Lacell SU Burundi
- Trade name: Smart
- Industry: Mobile telephony
- Founded: 2008; 17 years ago
- Defunct: 2022
- Headquarters: Bujumbura, Burundi

= Lacell SU Burundi =

Lacell SU Burundi, trade name Smart Telecom Burundi, was a wireless telephone company in Burundi.
It was closed in 2022 for failing to paid tax arrears.

==History==

Smart Telecom Burundi (Lacell SU) was originally owned by the Russian-owned Timeturns Holdings of Cyprus.
Later the Industrial Promotion Services (IPS) Kenya took a majority stake.
IPS is a division of the Aga Khan Fund for Economic Development (AKFED). (Note: Some sources use the phrase "Lacell SU from Nepal". The original owner, Timeturns Holdings of Cyprus was created in 2007 and is involved in telecoms in developing countries as well as various enterprise in Russia and Belarus. As of 2011 it was owned by Alexander Milyavsky of Russia and Samatha Prasad of Nepal.)
The general manager of Lacell SU Burundi was Bhupendra Bhandari.

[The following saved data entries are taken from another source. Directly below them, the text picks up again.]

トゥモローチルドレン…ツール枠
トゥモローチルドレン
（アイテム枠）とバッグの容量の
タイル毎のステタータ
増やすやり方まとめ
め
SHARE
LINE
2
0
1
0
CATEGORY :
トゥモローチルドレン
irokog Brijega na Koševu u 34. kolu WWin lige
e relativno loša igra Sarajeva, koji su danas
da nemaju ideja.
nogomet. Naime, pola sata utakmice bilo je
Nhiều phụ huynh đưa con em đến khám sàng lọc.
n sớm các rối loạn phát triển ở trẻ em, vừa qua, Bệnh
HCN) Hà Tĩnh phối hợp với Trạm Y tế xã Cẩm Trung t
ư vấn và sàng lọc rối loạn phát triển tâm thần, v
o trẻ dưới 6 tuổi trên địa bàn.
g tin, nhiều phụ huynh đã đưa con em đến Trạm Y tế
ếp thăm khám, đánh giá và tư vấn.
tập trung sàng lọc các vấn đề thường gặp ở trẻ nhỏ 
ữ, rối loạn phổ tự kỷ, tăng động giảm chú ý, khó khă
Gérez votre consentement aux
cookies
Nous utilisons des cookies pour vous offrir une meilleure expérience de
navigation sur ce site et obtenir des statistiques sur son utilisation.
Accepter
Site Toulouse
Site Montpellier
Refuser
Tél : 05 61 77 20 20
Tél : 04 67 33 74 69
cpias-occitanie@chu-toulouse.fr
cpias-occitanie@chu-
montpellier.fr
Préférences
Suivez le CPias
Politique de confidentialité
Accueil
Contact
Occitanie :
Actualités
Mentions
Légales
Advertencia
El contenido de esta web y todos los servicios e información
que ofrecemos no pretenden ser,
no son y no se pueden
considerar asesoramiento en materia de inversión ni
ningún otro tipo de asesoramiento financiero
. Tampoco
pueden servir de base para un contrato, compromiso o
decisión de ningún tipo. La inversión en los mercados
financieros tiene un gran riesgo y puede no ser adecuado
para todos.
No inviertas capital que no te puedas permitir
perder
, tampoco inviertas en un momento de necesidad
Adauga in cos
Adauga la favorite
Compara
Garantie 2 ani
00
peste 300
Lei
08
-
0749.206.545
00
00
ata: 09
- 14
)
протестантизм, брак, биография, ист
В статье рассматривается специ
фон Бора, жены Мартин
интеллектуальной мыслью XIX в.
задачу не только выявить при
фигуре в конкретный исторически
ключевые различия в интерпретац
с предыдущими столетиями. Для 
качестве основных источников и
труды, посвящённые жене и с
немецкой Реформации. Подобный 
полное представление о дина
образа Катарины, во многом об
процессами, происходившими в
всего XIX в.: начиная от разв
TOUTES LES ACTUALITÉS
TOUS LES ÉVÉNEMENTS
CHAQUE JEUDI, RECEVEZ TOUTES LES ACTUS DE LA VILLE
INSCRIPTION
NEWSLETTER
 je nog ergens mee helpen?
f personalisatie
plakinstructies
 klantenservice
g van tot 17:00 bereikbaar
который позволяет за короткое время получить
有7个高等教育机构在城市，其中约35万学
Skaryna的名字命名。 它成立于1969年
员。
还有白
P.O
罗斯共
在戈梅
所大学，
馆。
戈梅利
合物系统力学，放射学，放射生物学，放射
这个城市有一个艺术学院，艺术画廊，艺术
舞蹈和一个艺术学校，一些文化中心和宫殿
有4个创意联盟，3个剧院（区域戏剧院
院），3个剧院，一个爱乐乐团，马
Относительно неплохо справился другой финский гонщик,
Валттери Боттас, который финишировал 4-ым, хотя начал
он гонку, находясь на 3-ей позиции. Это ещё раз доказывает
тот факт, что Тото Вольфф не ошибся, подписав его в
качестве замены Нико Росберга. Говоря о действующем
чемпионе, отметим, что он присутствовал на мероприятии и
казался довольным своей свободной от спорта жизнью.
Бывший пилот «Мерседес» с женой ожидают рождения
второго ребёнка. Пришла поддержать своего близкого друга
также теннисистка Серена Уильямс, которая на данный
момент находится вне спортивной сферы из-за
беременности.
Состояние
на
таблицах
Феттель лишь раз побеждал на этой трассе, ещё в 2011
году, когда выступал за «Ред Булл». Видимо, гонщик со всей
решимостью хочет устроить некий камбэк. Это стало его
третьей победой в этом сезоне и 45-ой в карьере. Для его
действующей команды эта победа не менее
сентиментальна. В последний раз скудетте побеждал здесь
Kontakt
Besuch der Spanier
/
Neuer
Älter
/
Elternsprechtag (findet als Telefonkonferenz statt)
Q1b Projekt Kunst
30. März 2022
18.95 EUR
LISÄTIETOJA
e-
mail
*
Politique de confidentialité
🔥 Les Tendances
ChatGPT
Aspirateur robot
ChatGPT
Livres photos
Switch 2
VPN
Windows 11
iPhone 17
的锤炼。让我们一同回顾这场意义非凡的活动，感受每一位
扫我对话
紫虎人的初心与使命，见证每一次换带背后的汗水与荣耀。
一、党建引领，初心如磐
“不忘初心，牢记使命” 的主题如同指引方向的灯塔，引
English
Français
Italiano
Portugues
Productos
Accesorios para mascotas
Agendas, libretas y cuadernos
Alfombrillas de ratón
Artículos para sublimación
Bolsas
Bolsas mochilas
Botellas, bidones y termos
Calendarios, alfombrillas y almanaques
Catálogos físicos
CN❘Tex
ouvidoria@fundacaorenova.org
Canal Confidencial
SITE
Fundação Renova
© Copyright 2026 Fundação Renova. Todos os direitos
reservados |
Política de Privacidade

Lacell SU obtained a license to provide mobile service in Burundi in 2008.
In March 2010 the Telecom IT systems vendor CBOSS announced that it had completed deployment of the hardware and software for the mobile network for the "Smart Mobile" service of Lacell SU.
The service included GSM-based voice calls and SMS throughout Burundi.
The post-paid service was launched in May 2009 and the pre-paid service in July.

The company chose Ericsson to supply a new GSM network, including the core network, its associated radio network, and all installation, integration and training services.
Smart Telecom Burundi launched its 3G service on 5 September 2014 in Bujumbura and its surroundings.
The service included a variety of internet access packages.

In July 2015 mobile carriers in Burundi included Econet Leo, with 2.6 million customers, Lumitel (Viettel), Smart and Tempo Africell.
In the first quarter of 2022 there were 7,798,885 telephone subscribers in Burundi, divided between the four carriers: Econet Leo, Lumitel, Smart and Onatel.

In August 2022 the Agence de Regulation et de Controle des Telecommunications (ARCT) shut down Smart for failing to pay US3.2 million of tax arrears, and for failing to confirm that it owed no taxes when it filed to have its license renewed.
ACT granted a two-week grace period to pay all arrears, which expired at midnight on 19 August 2022.
The general manager of Lacell SU stated in a letter of 19 August 2022 said it had paid all its tax arrears of as of 30 May 2022.
He acknowledged that Smart had not paid additional invoices for more than issued in July and August 2022.
Separately, the sales director claimed that the shut down order was made for political reasons, to benefit Lumitel, a subsidiary of Viettel.